Seattle sits right on top of the third worst earthquake zone in the Pacific Rim of Fire. Tokyo and the Japanese home islands are number one. Los Angeles and San Francisco are tied for 2nd place (although it could be said that SF is worse, since it is directly on top of the San Andreas fault). And then there’s Seattle and the entirety of Puget Sound. The only thing that makes this surprising to some people (even the citizens and city planners of Seattle) is that quakes don’t happen all that frequently around here. That’s actually worse, from a seismic perspective.
And it is especially bad for Seattle, the downtown waterfront, and Pioneer Square in particular.
Day After Tomorrow
When the big one hits – and we haven’t even had a minor one for two decades – a major portion of one of the largest cities on the west coast will be razed from the face of the Earth. Flattened. No two ways about it; it’s not even up for debate. Pioneer Square is mostly unreinforced masonry and brick buildings, perched 15 feet above the real ground level. Our entire waterfront, from the Port of Seattle to Battery Street, is landfill. The big one will hit. The ground will liquefy. Like a massive vacuum, the waterfront will drop ten feet or so. The seawall will collapse and Puget Sound will pour in. Pioneer Square, as a whole, will shift back to its original street level nearly instantaneously.
And that’s whenthe brick walls will collapse.
This whole process will take less than a minute and will, effectively, level around 30 city blocks at a stroke.
It will be bad. It could, conceivably, stop Seattle from functioning as a city, for more than a year. Maybe even longer.
As far as The Viaduct is concerned, Seattle thinks it has this problem solved. Whereas both of those other little towns, Oakland and San Francisco, solved their problems within months, Seattle, after much thought, careful consideration and many, many studies came up with their solution three decades later: a tunnel!

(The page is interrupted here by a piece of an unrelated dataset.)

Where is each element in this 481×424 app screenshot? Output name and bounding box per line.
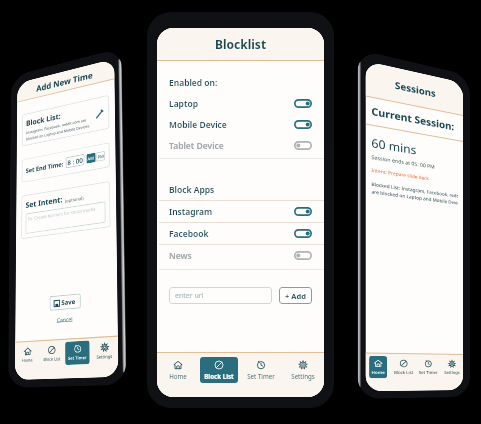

Taking inspiration from Boston’s “Big Dig” (no, really) Seattle thought the best way to remove The Viaduct yet keep a north/south route was to bore a tunnel through the landfill. Whereas San Francisco made a broad, airy, sun-drenched Embarcadero that effortlessly caters to walkers and bikers and cars and trucks and light rail within a year, Seattle decided the better option was to make a tunnel that can accommodate four lanes of traffic. Four.
Oh, and it will be a toll road too! They are going to charge you to drive this new tunnel roadway. And here’s the kicker: “This will not adversely affect surface traffic,” they claim. Seattle, after thirty years of screwing around with this, will drop the available lanes from six to four, charge you, then has the nerve to say traffic will actually improvefor the entire region.
Imagine if your boss said, “We’re cutting your pay, and we’re charging you to cash your paycheck now, but don’t worry! It’ll actually be better for you!”
I was thinking over all of this – the design, the building, the maintenance, the modifications, the slow death of the road itself, the ugliness, the rampant greed and stupidity, all of it – as I walked over the crumbling road surface one sunny, January day. I lifted my eyes from a pothole the size of a toilet and looked up; up to a group watching us from high above on the balcony of their multi-million dollar condo in a new, repulsive building that wasn’t there a few years ago.
“This is all their fault,” I jokingly said to Blaine, pointing upward.
He laughed that same rueful laugh that all Seattleites have been laughing since the second boat of colonizers showed up.